While Mahnaimi's latest Times report is receiving some coverage in the Israeli press, Mahnaimi's latest "revelations" seem to be taking a back seat to the ongoing coverage of the Israeli Defense Forces efforts to block the Gaza flotilla. From an Iranian perspective, Press TV is reporting that Alaeddin Boroujerdi, the head of the Majles National Security and Foreign Policy Commission, told the Mehr News Agency, "If the report on the entrance of Israeli nuclear submarines is true, this will be a threat to the Persian Gulf region's security." The Tehran Times also summarized Mahnaimi's report.
As of this writing, Mahnaimi's lack of credibility has yet to be pointed out in any Israeli or Iranian online news sources.

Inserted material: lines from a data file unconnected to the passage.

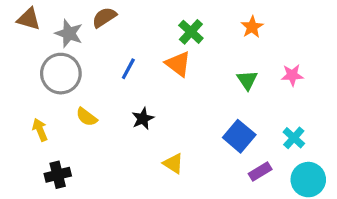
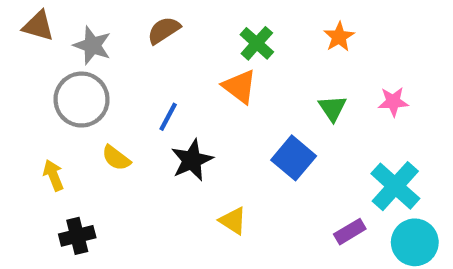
brown semicircle: (104, 17) -> (164, 30), moved
blue line: (128, 69) -> (168, 117), moved
black star: (143, 119) -> (192, 160), size x1.4
blue square: (239, 136) -> (294, 158), moved
cyan cross: (294, 138) -> (395, 186), size x1.6

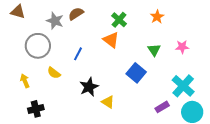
gray star: (92, 45) -> (55, 21), moved
black star: (192, 160) -> (89, 87), moved

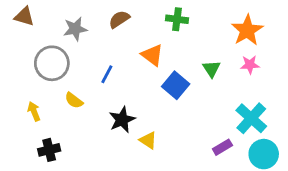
brown semicircle: (76, 14) -> (119, 19), moved
orange star: (157, 17) -> (247, 30), moved, size x1.6
green cross: (119, 20) -> (177, 19), moved, turned -35
gray star: (55, 21) -> (75, 29), turned -30
blue square: (136, 73) -> (176, 85), moved

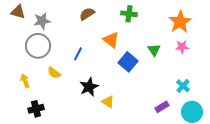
gray star: (75, 29) -> (42, 21), moved
cyan cross: (251, 118) -> (183, 86), size x0.6

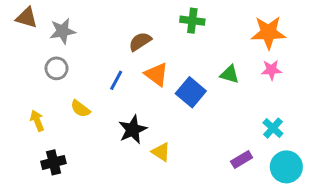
brown semicircle: (87, 14) -> (140, 42), moved
orange star: (180, 22) -> (268, 33), turned 30
orange triangle: (111, 40) -> (156, 74), moved
gray circle: (38, 46) -> (57, 68), size x0.6
green triangle: (154, 50) -> (230, 74), turned -40

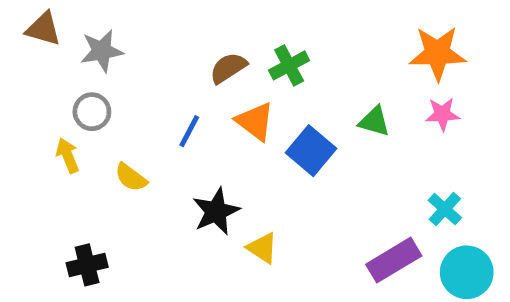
green cross: (192, 21) -> (289, 65), moved, turned -35
yellow arrow: (37, 121) -> (68, 155), moved
purple rectangle: (242, 159) -> (394, 260), size x1.5

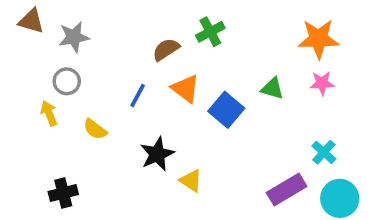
green cross: (289, 65) -> (210, 32), moved

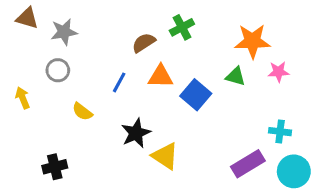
orange star: (318, 39) -> (252, 41), moved
orange triangle: (186, 88) -> (160, 76), turned -36
yellow arrow: (49, 113) -> (23, 98), moved
cyan cross: (324, 152) -> (280, 132), turned -35
yellow triangle: (191, 181) -> (165, 156), size x1.4

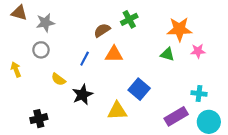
blue square: (196, 95) -> (139, 89), moved
black star: (136, 133) -> (82, 95), moved
yellow triangle: (165, 156) -> (117, 111), turned -36

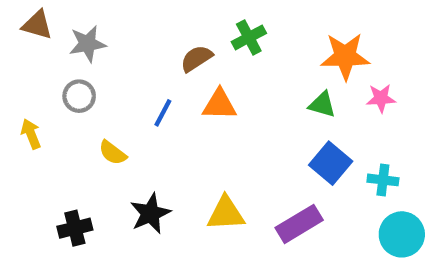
blue square: (139, 89) -> (331, 163), moved
black star: (82, 95) -> (150, 213), moved
purple rectangle: (176, 116) -> (299, 224), moved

Mahnaimi's career as a sensationalist was launched on Nov. 15, 1998, when the Times published a claim by Mahnaimi and co-author Marie Colvin that Israel had developed an "ethnic bomb" -- a bacteriological warfare agent that would only target Arabs. "Not only did this story have no basis in fact, it was also a scientific impossibility that should not have been believed by anyone who had taken an introductory course in human genetics," Isseroff pointed out in a scathing critique of one of Mahnaimi's more recent pieces predicting an imminent Israel attack on Iran: "...this absurd lie was parroted in respectable newspapers and is still cited by Web sites like 'Global Research' and 'anti-Zionist sites like Radio Islam." Isseroff notes that Mahnaimi has also been predicting the impending outbreak of war between Israel and Syria for the past decade.
UPDATE: The Sunday Times has removed any and all traces of this story from its searchable archive. A search for articles by Mahnaimi, sorted by date with the newest listed first, lists a story published in April at the top. Searches for "Iran" and for "Israeli submarines" also make no reference to Mahnaimi's most recent "scoop."